There is a great deal of related work concerning the sonification of biomedical data in general over the past twenty years. A substantial amount of attention has been paid to the sonification of rhythms in human electroencephalogram (EEG) data, with a notable early contribution by Baier and Hermann (2004). This work is well reviewed in Hermann and Baier (2013). Mihalas et al. (2012) has completed related work on the sonification of electrocardiogram (ECG) data, with applications for heart rate analysis. They compared a straightforward approach (akin to listening to the ECG data itself) with an approach that they called “true sonification,” as it utilized a more abstract correspondence (or mapping) between the data and the sound synthesis parameters. Mihalas et al. concluded that their pitch- and loudness-based sonification enabled better inspection of compressed long series of ECG data, improved detection of arrhythmic events, and increased potential for detecting differences when comparing normal and abnormal signals. Most closely related to the current work, however, are the investigations of Visi et al. (2014) regarding musical and visual modeling of data related to the pathophysiology of amyotrophic lateral sclerosis (ALS). The paper on their work goes into greater detail about the protein structure and biochemistry than is relevant to the current essay; however, their paper also describes a multimedia installation entitled “Unfolding | Clusters” that was intended to make the process of ALS-related degradation more accessible to the greater public. Similar to the proteomic data sonification approach taken for the project described in the current essay, the installation developed by Visi et al. utilized “sonic timbres and melodic patterns in a video-synchronous spatial speaker array.” They concluded that the installation was effective in raising awareness about the disease and its workings, likely due to the “musicality” of the final result that made the piece “accessible to a wider audience while, at the same time, remaining faithful to the source data.”

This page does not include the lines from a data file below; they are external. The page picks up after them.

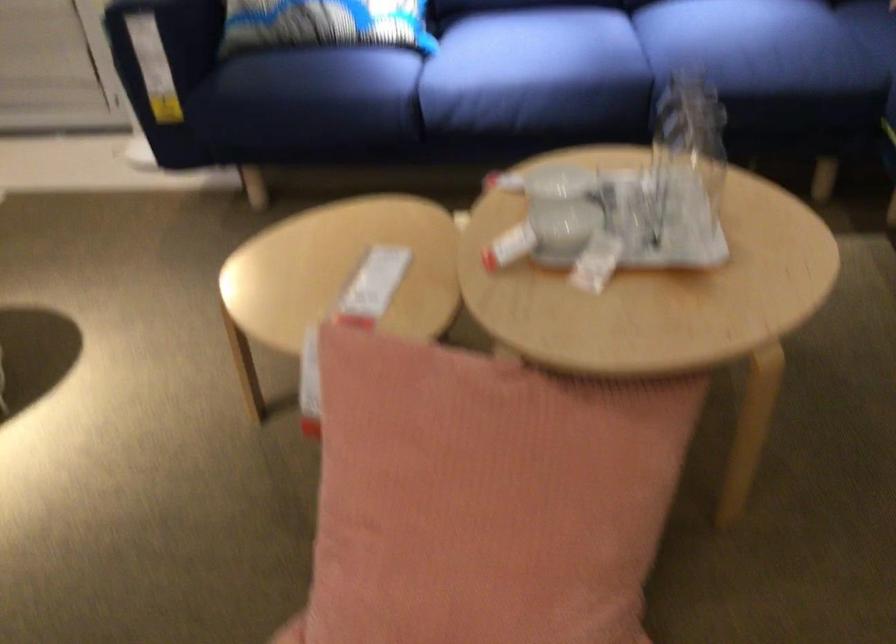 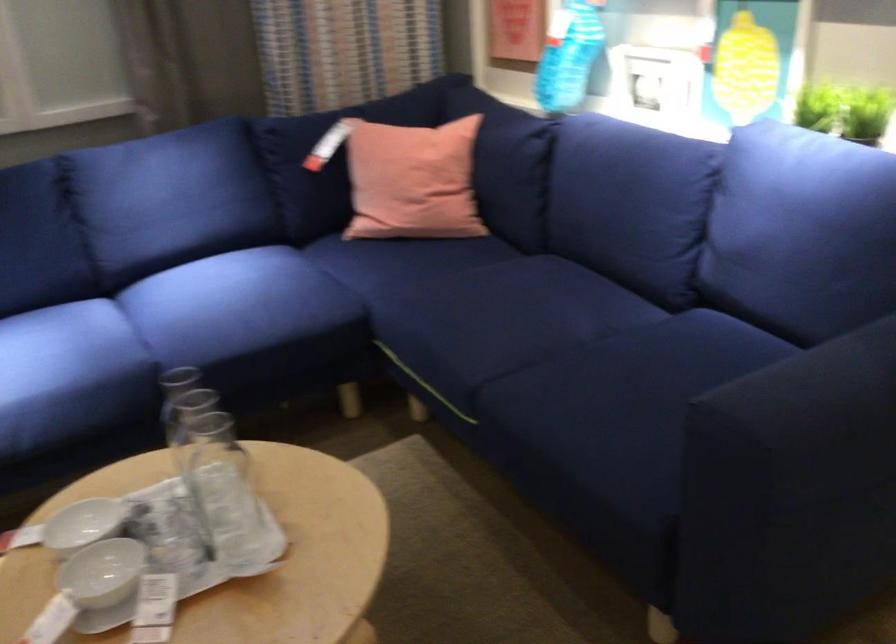 Question: The images are taken continuously from a first-person perspective. In which direction is your viewpoint rotating?

Choices:
 (A) Left
 (B) Right
 (C) Up
 (D) Down

Answer: (B) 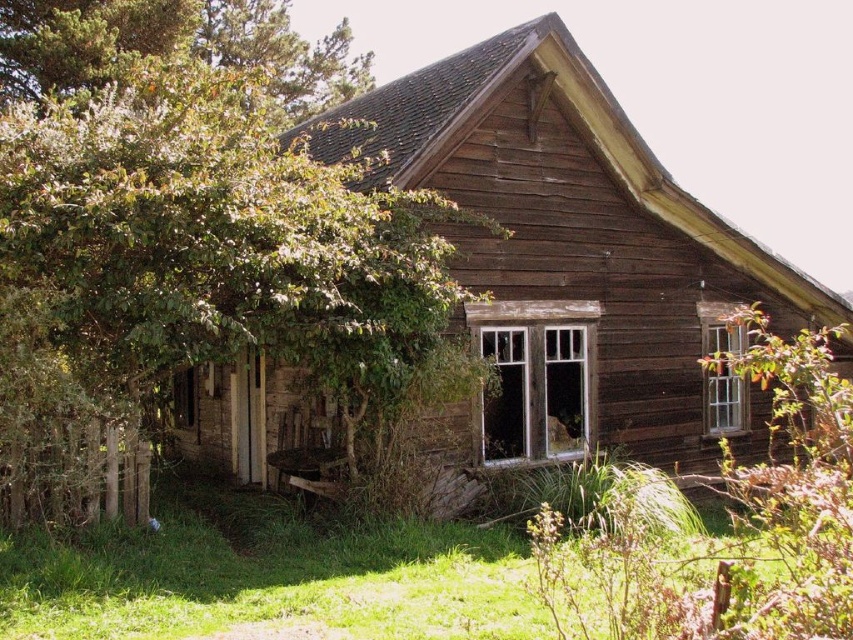 Consider the image. Between green leafy tree at upper left and green grass at lower center, which one has less height?

Standing shorter between the two is green grass at lower center.

Is green leafy tree at upper left to the left of green grass at lower center from the viewer's perspective?

Indeed, green leafy tree at upper left is positioned on the left side of green grass at lower center.

Between point (108, 86) and point (202, 604), which one is positioned behind?

Point (108, 86)

Locate an element on the screen. This screenshot has height=640, width=853. green leafy tree at upper left is located at coordinates (187, 244).

In the scene shown: Measure the distance from weathered wood cabin at center to green grass at lower center.

weathered wood cabin at center and green grass at lower center are 4.94 meters apart.

Can you confirm if weathered wood cabin at center is thinner than green grass at lower center?

No, weathered wood cabin at center is not thinner than green grass at lower center.

Where is `weathered wood cabin at center`? Image resolution: width=853 pixels, height=640 pixels. weathered wood cabin at center is located at coordinates (573, 260).

From the picture: Is green leafy tree at upper left taller than weathered wood cabin at center?

Yes, green leafy tree at upper left is taller than weathered wood cabin at center.

Measure the distance from green leafy tree at upper left to weathered wood cabin at center.

green leafy tree at upper left and weathered wood cabin at center are 2.36 meters apart from each other.

Locate an element on the screen. green leafy tree at upper left is located at coordinates (187, 244). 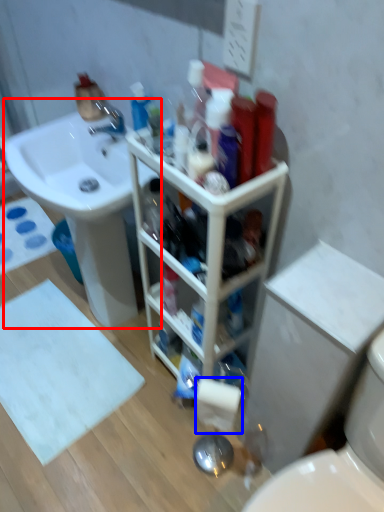 Question: Which of the following is the farthest to the observer, sink (highlighted by a red box) or toilet paper (highlighted by a blue box)?

Choices:
 (A) sink
 (B) toilet paper

Answer: (A) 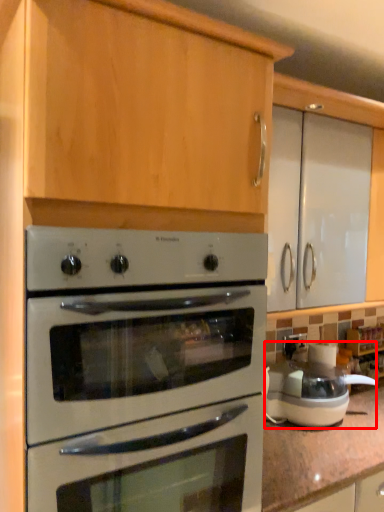 Question: From the image's perspective, where is appliance (annotated by the red box) located relative to oven?

Choices:
 (A) above
 (B) below

Answer: (B) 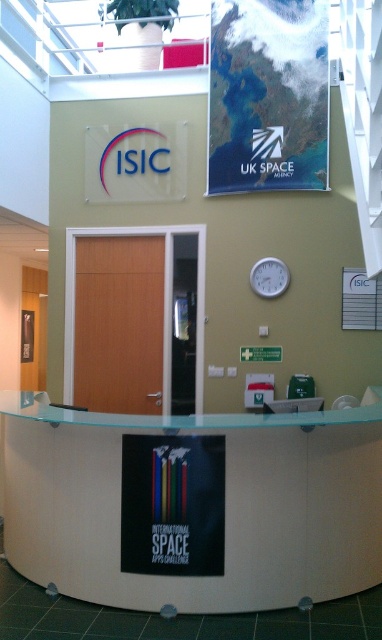 Between white glossy information desk at center and white plastic clock at center, which one has less height?

With less height is white plastic clock at center.

Is white glossy information desk at center behind white plastic clock at center?

No, it is not.

Is point (90, 500) positioned in front of point (270, 260)?

Yes, point (90, 500) is closer to viewer.

The height and width of the screenshot is (640, 382). I want to click on white glossy information desk at center, so click(x=197, y=506).

Can you confirm if white glossy information desk at center is smaller than matte paper poster at upper center?

Incorrect, white glossy information desk at center is not smaller in size than matte paper poster at upper center.

Does white glossy information desk at center appear under matte paper poster at upper center?

Yes, white glossy information desk at center is below matte paper poster at upper center.

Where is `white glossy information desk at center`? white glossy information desk at center is located at coordinates (197, 506).

Can you confirm if matte paper poster at upper center is taller than white plastic clock at center?

Correct, matte paper poster at upper center is much taller as white plastic clock at center.

The width and height of the screenshot is (382, 640). What are the coordinates of `matte paper poster at upper center` in the screenshot? It's located at 268,96.

Locate an element on the screen. matte paper poster at upper center is located at coordinates (268, 96). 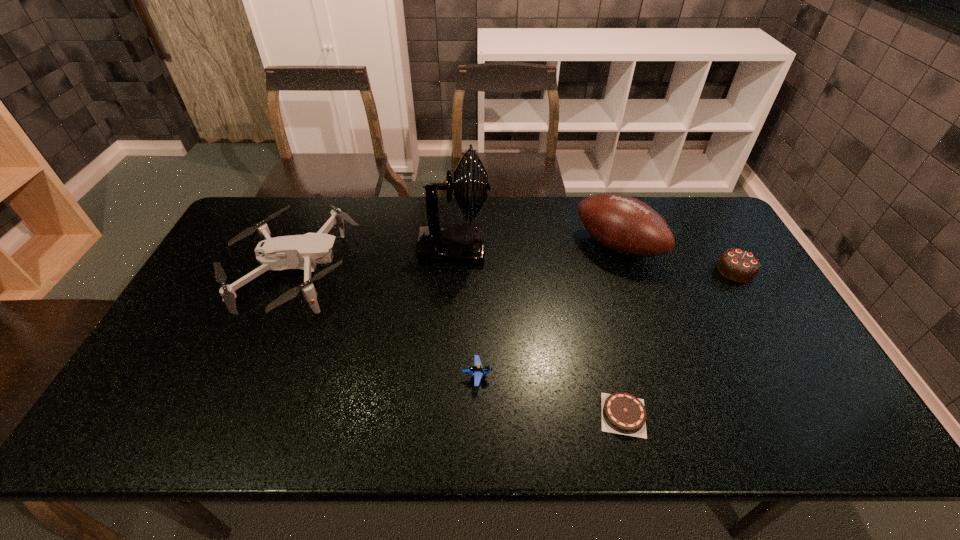 Locate an element on the screen. The image size is (960, 540). vacant area between the fifth tallest object and the farther chocolate cake is located at coordinates (607, 323).

Locate an element on the screen. This screenshot has height=540, width=960. empty space that is in between the fifth farthest object and the fifth shortest object is located at coordinates (547, 311).

Image resolution: width=960 pixels, height=540 pixels. I want to click on free space that is in between the rightmost object and the shortest object, so click(680, 342).

Where is `free space between the fifth tallest object and the nearest object`? The width and height of the screenshot is (960, 540). free space between the fifth tallest object and the nearest object is located at coordinates (550, 395).

Locate an element on the screen. The width and height of the screenshot is (960, 540). unoccupied area between the tallest object and the rightmost object is located at coordinates (595, 259).

You are a GUI agent. You are given a task and a screenshot of the screen. Output one action in this format:
    pyautogui.click(x=<x>, y=<y>)
    Task: Click on the unoccupied area between the drone and the nearest object
    This screenshot has height=540, width=960.
    Given the screenshot: What is the action you would take?
    pyautogui.click(x=459, y=344)

The image size is (960, 540). Find the location of `free area in between the taller chocolate cake and the second tallest object`. free area in between the taller chocolate cake and the second tallest object is located at coordinates (677, 258).

You are a GUI agent. You are given a task and a screenshot of the screen. Output one action in this format:
    pyautogui.click(x=<x>, y=<y>)
    Task: Click on the object that stands as the fourth closest to the nearer chocolate cake
    Image resolution: width=960 pixels, height=540 pixels.
    Given the screenshot: What is the action you would take?
    pyautogui.click(x=739, y=265)

The image size is (960, 540). In order to click on object that stands as the fifth closest to the Lego in this screenshot , I will do `click(739, 265)`.

At what (x,y) coordinates should I click in order to perform the action: click on free space that satisfies the following two spatial constraints: 1. on the back side of the shortest object; 2. on the front-facing side of the Lego. Please return your answer as a coordinate pair (x, y). This screenshot has height=540, width=960. Looking at the image, I should click on (613, 376). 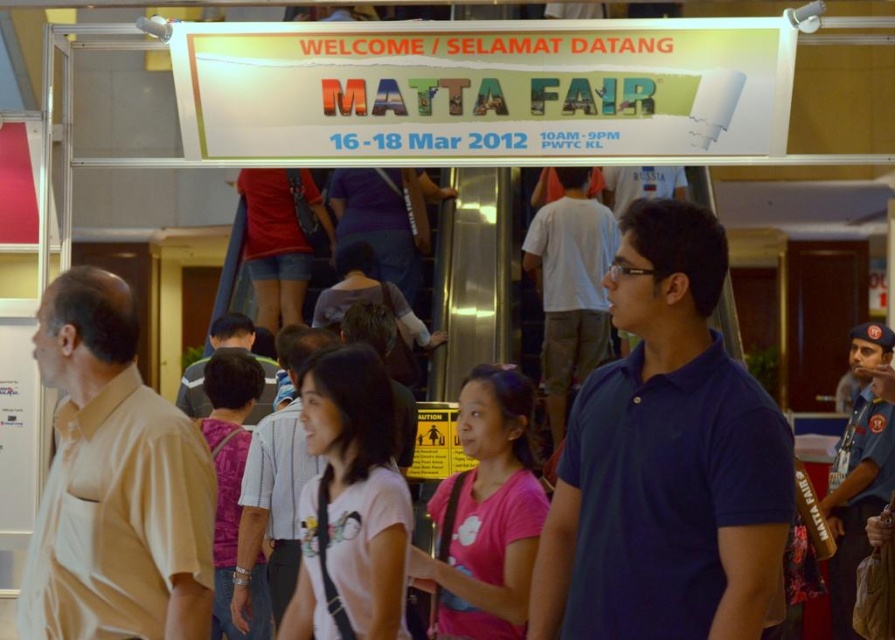 You are attending the Matta Fair and notice two shirts displayed at the entrance. The white cotton shirt at center and the striped shirt at center. Which shirt is positioned lower?

The white cotton shirt at center is positioned lower than the striped shirt at center.

You are a photographer at the Matta Fair entrance and want to take a photo of the white cotton shirt at center and the blue uniform at center. Which one will appear shorter in the photo?

The white cotton shirt at center is not as tall as the blue uniform at center, so it will appear shorter in the photo. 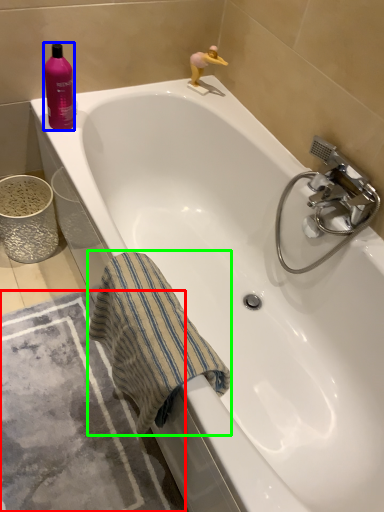 Question: Estimate the real-world distances between objects in this image. Which object is farther from bath mat (highlighted by a red box), cleaning product (highlighted by a blue box) or beach towel (highlighted by a green box)?

Choices:
 (A) cleaning product
 (B) beach towel

Answer: (A) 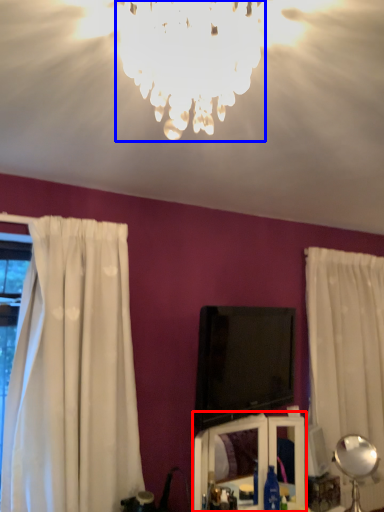 Question: Among these objects, which one is farthest to the camera, vanity (highlighted by a red box) or lamp (highlighted by a blue box)?

Choices:
 (A) vanity
 (B) lamp

Answer: (A) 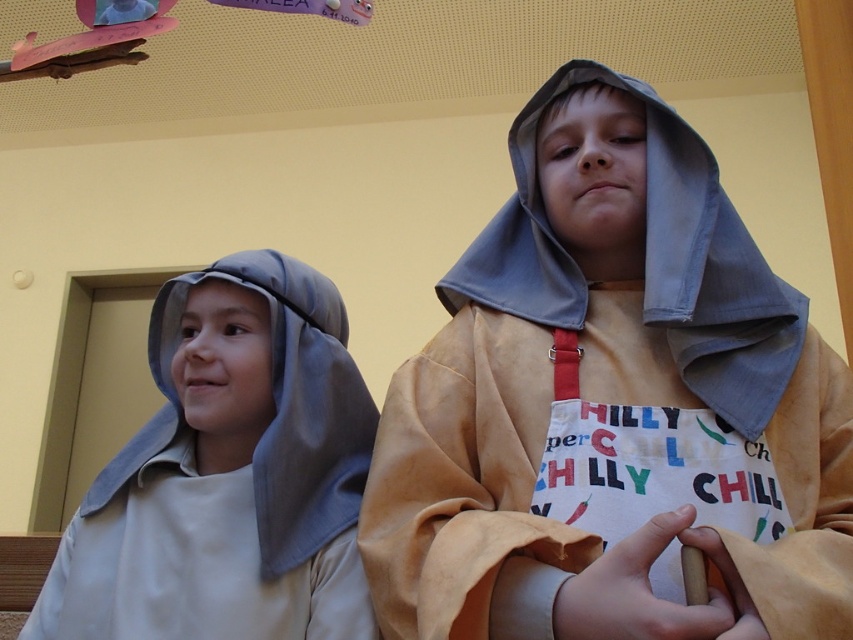 Is light brown leather robe at center further to camera compared to matte gray hood at left?

No, light brown leather robe at center is in front of matte gray hood at left.

How distant is light brown leather robe at center from matte gray hood at left?

15.74 inches

The image size is (853, 640). In order to click on light brown leather robe at center in this screenshot , I will do `click(612, 406)`. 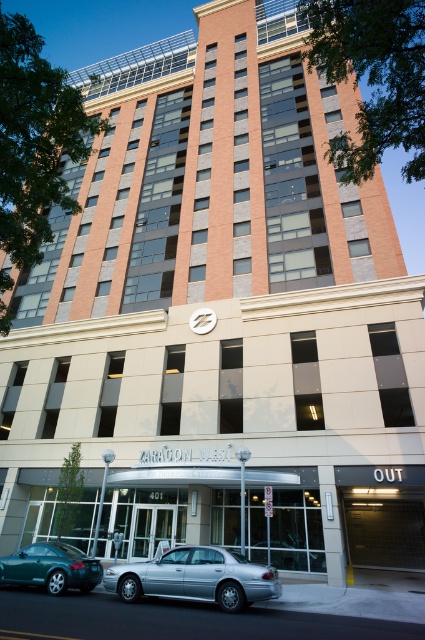 You are a delivery driver approaching the entrance of Zaragon West. You see a silver metallic sedan at lower center and a green matte car at lower left. Which car is closer to the entrance?

The silver metallic sedan at lower center is closer to the entrance because it is located above the green matte car at lower left, meaning it is positioned nearer to the entrance area.

You are standing at the entrance of Zaragon West building and want to reach the point marked at coordinates point (214, 576). Given that the distance between you and the point is 30.14 feet, can you estimate how far you need to walk to reach it?

The distance between you and the point (214, 576) is 30.14 feet, so you need to walk approximately 30.14 feet to reach it.

You are a delivery driver approaching the entrance of Zaragon West. You see a silver metallic sedan at lower center and a green matte car at lower left. Which car is blocking your path to the entrance?

The silver metallic sedan at lower center is blocking your path to the entrance because it is in front of the green matte car at lower left, which is closer to the entrance area. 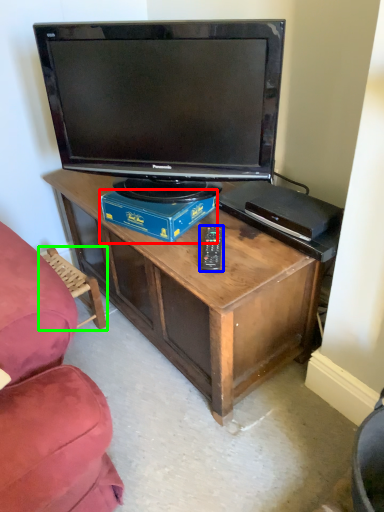 Question: Estimate the real-world distances between objects in this image. Which object is closer to box (highlighted by a red box), remote (highlighted by a blue box) or swivel chair (highlighted by a green box)?

Choices:
 (A) remote
 (B) swivel chair

Answer: (A) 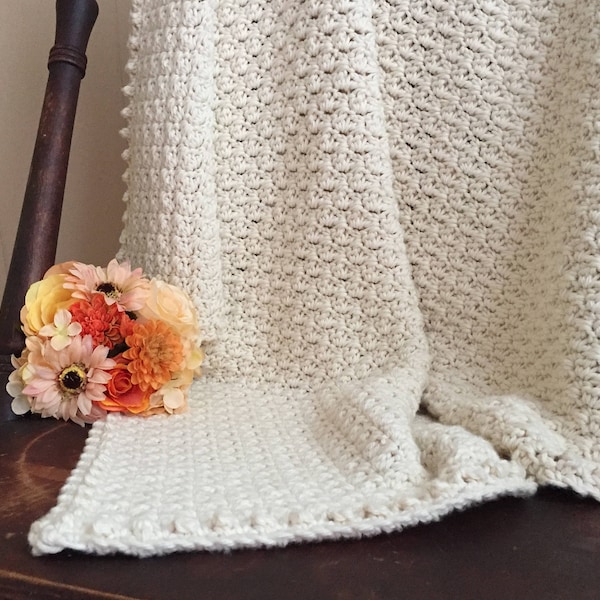 Where is `seat`? seat is located at coordinates (27, 440).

An important question to be raised in this context concerns how to best select the design criteria to be applied in order to identify a successful result. The criteria for adopting particular sonification algorithms in the current work were based more upon whether the output seemed to resonate with the listener’s natural capacities for auditory pattern recognition rather than addressing the listener’s capacities for apprehending musical structure. That being said, the sonic parameters to which data were mapped here were those that are most commonly used as form-bearing elements in music, such as pitch, duration, and timbre (see McAdams, 2000). Thus, some emphasis on aesthetics remains even when the primary motivation is to uncover useful information through the sonic exploration of complex datasets. The sonic information design itself was a central component of a research project targeting problems in the display of the results of a particular proteomic data analysis, which is described in the next section.